Called “Scott Tattoo”, “Taps” replaced the combined French “Extinguish Lights” and the British “Last Post.” Tattoo was sounded to close a soldier’s day in the mid-1800s.
Both Union and Confederate troops eventually used “Taps”, and in 1874 it was officially recognized by the U.S. Army. It became standard at military funerals in 1891.Master Sergeant Jari A. Villanueva, holding Norton’s original bugle, describes “Taps” in this way:
“There is something singularly beautiful and appropriate in the music of this wonderful call. Its strains are melancholy, yet full of rest and peace. Its echoes linger in the heart long after its tones have ceased to vibrate in the air… of all the military bugle calls, none is so easily recognized or more apt to render emotion than the call Taps….”
Col. James A. Moss’ Officer’s Manual describes the first use of “Taps” at a funeral:
During the Peninsular Campaign of 1862, a soldier of Tidball’s Battery A of the 2nd Artillery was buried at a time when the battery occupied an advanced position concealed in the woods. It was unsafe to fire the customary three volleys over the grave, on account of the proximity of the enemy, and it occurred to Captain Tidball that the sounding of Taps would be the most appropriate ceremony that could be substituted.
The first sounding of “Taps” at a military funeral is commemorated in a stained glass window at The Chapel of the Centurion (The Old Post Chapel) at Fort Monroe, Virginia. The window, made by R. Geissler and based on a painting by Sidney King, was dedicated in 1958 and shows a bugler and a flag at half staff.
The site where “Taps” was born is also commemorated by a monument at Berkley Plantation, Virginia. It was erected by the Virginia American Legion and dedicated July 4, 1969. Rich in history, the site of Berkley Plantation is where Virginia’s first Thanksgiving took place in 1619. The original Harrisons of Berkley included Benjamin Harrison and William Henry Harrison, both presidents of the United States. Its legacy also includes Benjamin Harrison (father and great grandfather of these Presidents), who signed the Declaration of Independence.
In its history, it is evident that “Taps” is born from the reverent belief that life is a gift of God, and those who give the ultimate sacrifice are to be remembered as imitating the sacrifice of our Lord on the cross. As soon as the song “Taps” was created, words were put to the music. The following verses have become familiar. The 24 mournful notes commemorate the memory of those who served in all five branches of the military. May we honor all those who have given their lives to preserve our liberty as we reflect on the reverent melody of “Taps:”
“Day is done, gone the sun, from the hills, from the lake, from the sky. All is well, safely rest, God is nigh.
Go to sleep, peaceful sleep, may the soldier or sailor, God keep. On the land or the deep, safe in sleep.
Thanks and praise, for our days, ‘neath the sun, neath the stars, ‘neath the sky, as we go, this we know, God is nigh.”

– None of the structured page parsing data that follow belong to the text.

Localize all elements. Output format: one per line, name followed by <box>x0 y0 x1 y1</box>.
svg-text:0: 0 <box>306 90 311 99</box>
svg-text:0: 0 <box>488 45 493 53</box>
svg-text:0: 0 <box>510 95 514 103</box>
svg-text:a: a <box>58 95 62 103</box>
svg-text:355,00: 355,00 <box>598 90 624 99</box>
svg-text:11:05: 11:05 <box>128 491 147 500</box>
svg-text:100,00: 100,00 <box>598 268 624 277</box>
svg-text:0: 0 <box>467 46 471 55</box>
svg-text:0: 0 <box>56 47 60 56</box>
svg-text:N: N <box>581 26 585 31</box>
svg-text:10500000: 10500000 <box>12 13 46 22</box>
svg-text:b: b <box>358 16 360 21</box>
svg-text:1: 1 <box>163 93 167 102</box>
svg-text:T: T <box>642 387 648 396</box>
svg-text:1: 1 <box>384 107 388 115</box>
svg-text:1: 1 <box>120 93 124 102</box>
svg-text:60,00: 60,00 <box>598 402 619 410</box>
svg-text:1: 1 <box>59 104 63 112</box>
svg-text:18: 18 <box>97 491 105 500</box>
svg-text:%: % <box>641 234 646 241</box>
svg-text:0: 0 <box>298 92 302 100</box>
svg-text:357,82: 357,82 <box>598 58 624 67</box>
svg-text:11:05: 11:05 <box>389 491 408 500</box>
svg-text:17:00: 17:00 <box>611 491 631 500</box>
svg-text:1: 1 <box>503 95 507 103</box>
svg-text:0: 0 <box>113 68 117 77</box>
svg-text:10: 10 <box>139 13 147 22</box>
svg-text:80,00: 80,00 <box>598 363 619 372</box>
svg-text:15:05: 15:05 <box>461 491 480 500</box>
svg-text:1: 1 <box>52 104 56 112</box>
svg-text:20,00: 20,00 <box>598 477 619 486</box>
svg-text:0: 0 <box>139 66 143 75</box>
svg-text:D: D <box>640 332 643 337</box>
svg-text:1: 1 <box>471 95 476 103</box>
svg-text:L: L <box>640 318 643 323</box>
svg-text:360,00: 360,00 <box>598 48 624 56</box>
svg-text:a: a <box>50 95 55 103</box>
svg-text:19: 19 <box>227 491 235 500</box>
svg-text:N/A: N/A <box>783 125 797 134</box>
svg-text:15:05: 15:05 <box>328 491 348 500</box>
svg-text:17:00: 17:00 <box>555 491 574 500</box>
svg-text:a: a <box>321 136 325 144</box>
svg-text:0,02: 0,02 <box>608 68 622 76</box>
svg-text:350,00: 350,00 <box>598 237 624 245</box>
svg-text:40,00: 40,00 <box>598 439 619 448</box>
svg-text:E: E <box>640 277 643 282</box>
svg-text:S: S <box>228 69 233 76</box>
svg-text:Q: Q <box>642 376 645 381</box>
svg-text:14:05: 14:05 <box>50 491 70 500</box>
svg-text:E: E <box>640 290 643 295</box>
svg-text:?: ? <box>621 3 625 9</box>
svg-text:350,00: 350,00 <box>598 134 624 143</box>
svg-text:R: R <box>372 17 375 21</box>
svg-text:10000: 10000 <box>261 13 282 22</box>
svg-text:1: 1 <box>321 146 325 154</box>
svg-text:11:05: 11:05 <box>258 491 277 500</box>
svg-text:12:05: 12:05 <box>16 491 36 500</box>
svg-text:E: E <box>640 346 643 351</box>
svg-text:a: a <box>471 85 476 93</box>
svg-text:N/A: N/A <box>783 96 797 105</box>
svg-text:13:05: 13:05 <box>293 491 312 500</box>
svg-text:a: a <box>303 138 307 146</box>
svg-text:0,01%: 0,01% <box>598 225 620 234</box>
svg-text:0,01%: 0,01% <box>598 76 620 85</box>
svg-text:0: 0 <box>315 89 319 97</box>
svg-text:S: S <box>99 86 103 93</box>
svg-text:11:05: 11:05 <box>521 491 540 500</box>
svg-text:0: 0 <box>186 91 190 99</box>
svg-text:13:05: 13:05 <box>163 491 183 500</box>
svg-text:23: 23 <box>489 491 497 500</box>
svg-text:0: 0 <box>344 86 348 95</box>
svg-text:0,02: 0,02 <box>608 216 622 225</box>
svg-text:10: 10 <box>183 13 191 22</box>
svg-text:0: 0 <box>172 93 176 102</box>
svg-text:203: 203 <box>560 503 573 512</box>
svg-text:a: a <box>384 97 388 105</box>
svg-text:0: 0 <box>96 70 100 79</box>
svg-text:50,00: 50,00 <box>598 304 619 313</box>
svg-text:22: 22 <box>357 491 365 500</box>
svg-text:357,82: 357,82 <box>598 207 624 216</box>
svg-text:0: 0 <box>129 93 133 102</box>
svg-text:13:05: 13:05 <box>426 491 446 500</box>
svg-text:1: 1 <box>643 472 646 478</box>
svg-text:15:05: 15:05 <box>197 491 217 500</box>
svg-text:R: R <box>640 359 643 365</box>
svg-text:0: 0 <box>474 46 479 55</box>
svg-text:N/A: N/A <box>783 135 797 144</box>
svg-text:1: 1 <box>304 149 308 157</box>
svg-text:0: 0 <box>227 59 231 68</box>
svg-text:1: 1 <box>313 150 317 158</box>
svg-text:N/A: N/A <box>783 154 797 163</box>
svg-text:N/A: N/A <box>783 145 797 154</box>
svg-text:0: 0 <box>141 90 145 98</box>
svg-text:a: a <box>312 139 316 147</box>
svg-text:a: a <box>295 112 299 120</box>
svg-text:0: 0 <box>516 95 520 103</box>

1st Thessalonians 5:18 reads: “In everything give thanks; for this is the will of God in Christ Jesus for you.” In reverence, as we commemorate Thanksgiving this year, let us also pause and remember those who gave the ultimate sacrifice that we might be free. Let us pray for the families of those who have lost loved ones in their defense of our liberty.
Freedom isn’t free, and the need to defend our liberty is increasingly recognized in the day in which we live. May God grant that each of us will cherish the liberties that God has given us in our nation, for “Blessed is the nation whose God is the Lord” (Psalm 33:12).